In [96]:
%matplotlib notebook
import numpy as np
import sys
import matplotlib.pyplot as plt
from mpl_toolkits.mplot3d import Axes3D # enables 3D plotting

from sklearn.datasets import make_low_rank_matrix
from sklearn.decomposition import PCA

sys.path.insert(0, './fashion-mnist/utils')
import mnist_reader


# Dimensionality Reduction Using PCA

In this notebook we are going to explore the concept of dimensionality reduction using PCAs. We will use Fashion-MNIST data located at: https://github.com/zalandoresearch/fashion-mnist

## Objectives
    We want to explore two use cases for dimensionality reduction: 
    1. Visualize our data (which has the dimension of 784 here) in 3d space, and analyze how it might be useful
    2. Compress our images using dimensionality reduction, and compare results when reconstructing the image from the pca


#### Load the data
We load the data using the tool provided under util of fashion-mnist repository.
We just keep 1000 instances of the data to speed things up for visualization: 

In [100]:
X_train, y_train = mnist_reader.load_mnist('fashion-mnist/data/fashion', kind='train')
X_test, y_test = mnist_reader.load_mnist('fashion-mnist/data/fashion', kind='t10k')
X_train = X_train[0:1000,]
y_train = y_train[0:1000,]

### A Visual Sample of Data
Our data is now loaded, Let's see some of it:  

In [101]:
columns = 10
rows = 10
image_ids = np.random.choice(X_train.shape[0], size = rows*columns, replace=False)
fig = plt.figure()
for i,image_id in enumerate(image_ids):
    ax = fig.add_subplot(rows, columns, i + 1)
    ax.imshow(X_train[image_id].reshape(28,-1), cmap='binary')
    ax.axis('off')
plt.show()

<IPython.core.display.Javascript object>

### Visualizing the Data in the Feature Space
Each of our instances of the data is 28x28 grayscale image, so we have 784 features in our feature space. How can we visualize our data? Here is when PCA comes into play. Using a liner composition of existing features, PCA comes up with vectors along which our data has the highest variance. 
#### How does PCA work? 
PCA works simply by finding the eigen vectors of covariance matrix ($\mathbf{X}^\intercal \mathbf{X}$), and sorts them according to their eigenvalues. The vector with the highest eigenvalue is our best new feautre(data has the highest variance along it). 

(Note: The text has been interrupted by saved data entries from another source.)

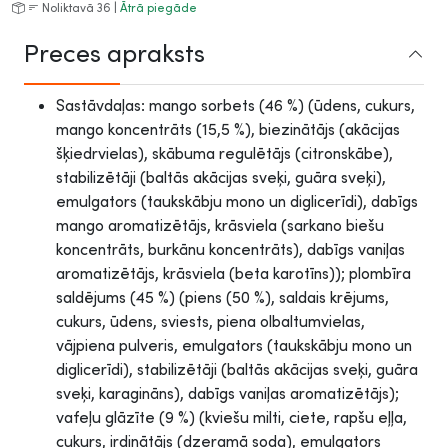
Noliktavā 36 |
Ātrā piegāde
Preces apraksts
Sastāvdaļas: mango sorbets (46 %) (ūdens, cukurs,
mango koncentrāts (15,5 %), biezinātājs (akācijas
šķiedrvielas), skābuma regulētājs (citronskābe),
stabilizētāji (baltās akācijas sveķi, guāra sveķi),
emulgators (taukskābju mono un diglicerīdi), dabīgs
mango aromatizētājs, krāsviela (sarkano biešu
koncentrāts, burkānu koncentrāts), dabīgs vaniļas
aromatizētājs, krāsviela (beta karotīns)); plombīra
saldējums (45 %) (piens (50 %), saldais krējums,
cukurs, ūdens, sviests, piena olbaltumvielas,
vājpiena pulveris, emulgators (taukskābju mono un
diglicerīdi), stabilizētāji (baltās akācijas sveķi, guāra
sveķi, karagināns), dabīgs vaniļas aromatizētājs);
vafeļu glāzīte (9 %) (kviešu milti, ciete, rapšu eļļa,
cukurs, irdinātājs (dzeramā soda), emulgators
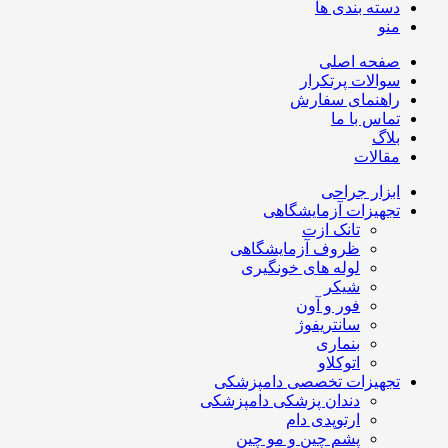
دسته بندی ها
منو
صفحه اصلی
سوالات پرتکرار
راهنمای سفارش
تماس با ما
بلاگ
مقالات
ابزار جراحی
تجهیزات آزمایشگاهی
تانک ازت
ظروف آزمایشگاهی
لوله های خونگیری
شیکر
فور و آون
سانتریفوژ
بنماری
اتوکلاو
تجهیزات تخصصی دامپزشکی
دندان پزشکی دامپزشکی
ارتوپدی دام
پشم چین و مو چین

Below we fit a PCA on our data, and plot the data according to the best 3 components: 


In [102]:
digits_pca = PCA(n_components=150).fit(X_train)
X_pca = digits_pca.transform(X_train)

digits_pca_3_components = PCA(n_components=3).fit(X_train)
X_pca_3_components = digits_pca_3_components.transform(X_train)

fig = plt.figure()
ax = fig.add_subplot(111, projection='3d')
for digit in range(10):
    ax.scatter(X_pca[y_train==digit,0], X_pca[y_train==digit,1], X_pca[y_train==digit,2], label=digit)
ax.set_xlabel('$p_1$')
ax.set_ylabel('$p_2$')
ax.set_zlabel('$p_3$')
plt.legend()
plt.show()

<IPython.core.display.Javascript object>

As it is evident, PCA managed to pretty much effectively cluster each group together using its best 3 features only. However you can see some points from a different label are seen in other clusters, and this is because we can't distince our instances perfectly using only these 3 features. We will see what this entails when reconstructing our images from a pca. 

### Analyzing the visualization
So how does the above visualization help us. We can use this visualization to see how our data is scattered throughout the space, for example how different clusters are close together while some others are far apart. In my opinion, the best analysis of this visualization comes with interpreting the new features(p1,p2,p3) and learning from it, sa we said earlier that the new features constructed by PCA are simply linear composition of original features. 


## Compression Using Dimensionality Reduction
In this section, we will use PCA as a lossy compression tool. We trained two PCAs on our data one retained 150 of 784 features and the other only 3 features. We create our original 28x28 images from each PCA and show the original image, and reconstructed images from 150 and 3 component PCAs side by side: 

In [104]:
n = 4
image_ids = np.random.choice(X_train.shape[0], size=n, replace=False)
original = X_train[image_ids].reshape(n, 28,-1)
labels = y_train[image_ids]
reconstructed = digits_pca.inverse_transform(X_pca[image_ids]).reshape(n, 28,-1)


reconstructed_3 = digits_pca_3_components.inverse_transform(X_pca_3_components[image_ids]).reshape(n, 28,-1)


fig = plt.figure(figsize=(4,8))
for i in range(n):
    ax = fig.add_subplot(n, 3, 3*i + 1)
    ax.imshow(original[i], cmap='binary')
    ax.axis('off')
    ax.set_title('Original {} (784)'.format(labels[i]))
    ax = fig.add_subplot(n, 3, 3*i + 2)
    ax.imshow(reconstructed[i], cmap='binary')
    ax.axis('off')
    ax.set_title('Reconst(150)')
    
    ax = fig.add_subplot(n, 3, 3*i + 3)
    ax.imshow(reconstructed_3[i], cmap='binary')
    ax.axis('off')
    ax.set_title('Reconst(3)')
    
plt.tight_layout()
plt.show()

<IPython.core.display.Javascript object>

As we can see, the 150 component PCA retains much of the information of the original image, and the 3 component PCA has much less resemblane to the original image. However it is quite fascinating that we still can recognize some of the reconstructed images when reconstructed from 3 component PCA.

#### Unrecognizable images and the connection to our 3d visualiazation
As you can see some reconstructed images from the 3-component PCA are not recognizable. For example its a superimposition of a sandal and a shirt. This is representative of the points in our visualization that were groupd in other clusters.